Terrorist group Boko Haram's offer to exchange some of the kidnapped schoolgirls for prisoners has reportedly been rejected by the Nigerian government.

"I'm not surprised that the Nigerian government refused to negotiate in this manner with Boko Haram," Dr. David Curry, president and CEO of watchdog group Open Doors, told The Christian Post in a phone interview on Tuesday. "I think if the news is true that the girls are still together, I think that's hopeful news. I think many had feared that the girls had been scattered and already sold.

"Our hope at Open Doors is that Boko Haram will release the girls for humanitarian reasons because they are innocents, and so forth. But I don't know if they'll do that. They've shown a callousness toward human life that is shocking to most in the world."

BBC News reported on Monday that the government of President Goodluck Jonathan has turned down Boko Haram's demands, with Interior Minister Abba Moro insisting that the Islamic militants have no moral position to make such an offer.

"As far as this government is concerned, the option of [the] swap of innocent citizens with people who have taken arms against the country ... is not on the table," Moro said.

The schoolgirls, believed to be over 270 in number, most of them Christians, were taken last month from an all-girls school in Chibok, Borno State, after armed Islamic militants stormed in with trucks.

Human rights groups have said they fear many of them have already been raped and are to be sold as brides for the militants.

"We can safely assume that the abducted girls have been raped by their captors, if not worse,"  Rona Peligal , deputy director for the Africa Division of Human Rights Watch, said last week. "If they return home, they could be traumatized and stigmatized if they are known to be raped, pregnant or with child from their abductors. What happens if they're trafficked would likely pale by comparison."

The international community has reacted with outrage, and the U.S. has decided to send in military forces into Nigeria to help with the search and rescue of the girls, an offer which Jonathan accepted.

Boko Haram released a couple of videos admitting to have carried out the kidnappings. In the most recent video on Monday, many of the girls were shown in a large group.
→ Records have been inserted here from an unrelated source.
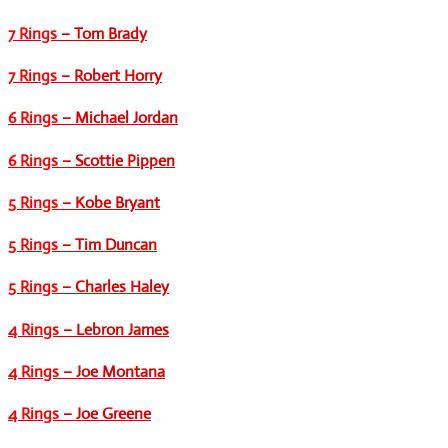
7 Rings
– Tom Brady
7 Rings
– Robert Horry
6 Rings
– Michael Jordan
6 Rings
– Scottie Pippen
5 Rings
– Kobe Bryant
5 Rings
– Tim Duncan
5 Rings
– Charles Haley
4 Rings
– Lebron James
4 Rings
– Joe Montana
4 Rings
– Joe Greene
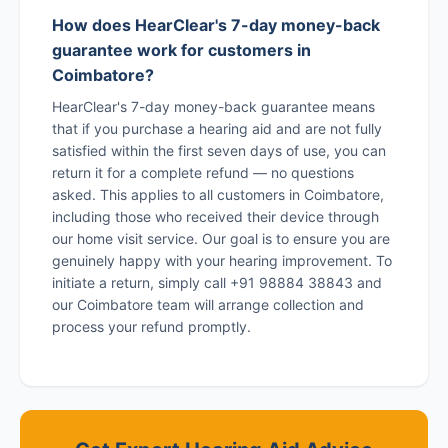
How does HearClear's 7-day money-back
guarantee work for customers in
Coimbatore?
HearClear's 7-day money-back guarantee means
that if you purchase a hearing aid and are not fully
satisfied within the first seven days of use, you can
return it for a complete refund — no questions
asked. This applies to all customers in Coimbatore,
including those who received their device through
our home visit service. Our goal is to ensure you are
genuinely happy with your hearing improvement. To
initiate a return, simply call +91 98884 38843 and
our Coimbatore team will arrange collection and
process your refund promptly.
"It is now four years or five years that you arrested our brethren and they are still in your prison. You are doing many things to them and now you are talking about these girls? We will never release them until after you release our brethren," said Boko Haram leader Abubakar Shekau in the video.
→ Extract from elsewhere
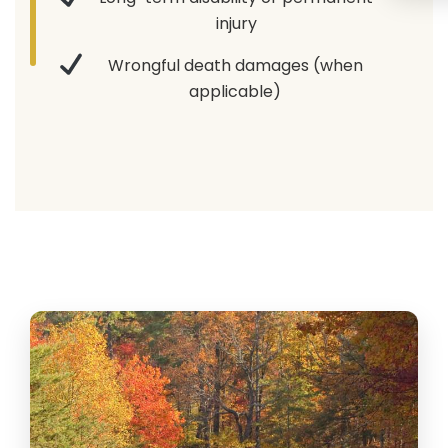
injury
Wrongful death damages (when
applicable)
Curry told CP that the news that most of the girls are still together provides a "silver lining in a very dark situation."

Open Doors, which reports on Christian persecution around the globe, lists Nigeria as No. 14 on its list of countries where followers of Christ face the most extreme persecution.

Boko Haram has been waging war on the Nigerian government and Christians in the religiously divided country for close to five years now, killing thousands on an annual basis by blowing up buildings and churches, and attacking schools and congregations.

Curry offered that the reason why Boko Haram's actions are now gaining mainstream attention is because the issue touches different groups in different ways.

"I think many people weren't concerned when Boko Haram was just attacking churches. Now that they're attacking schoolgirls, when there is [the potential] of them being sold into sex trade, I think there are a number of things that have drawn attention to this. It is cutting across many different types of groups that have interest in these kinds of issues," he said.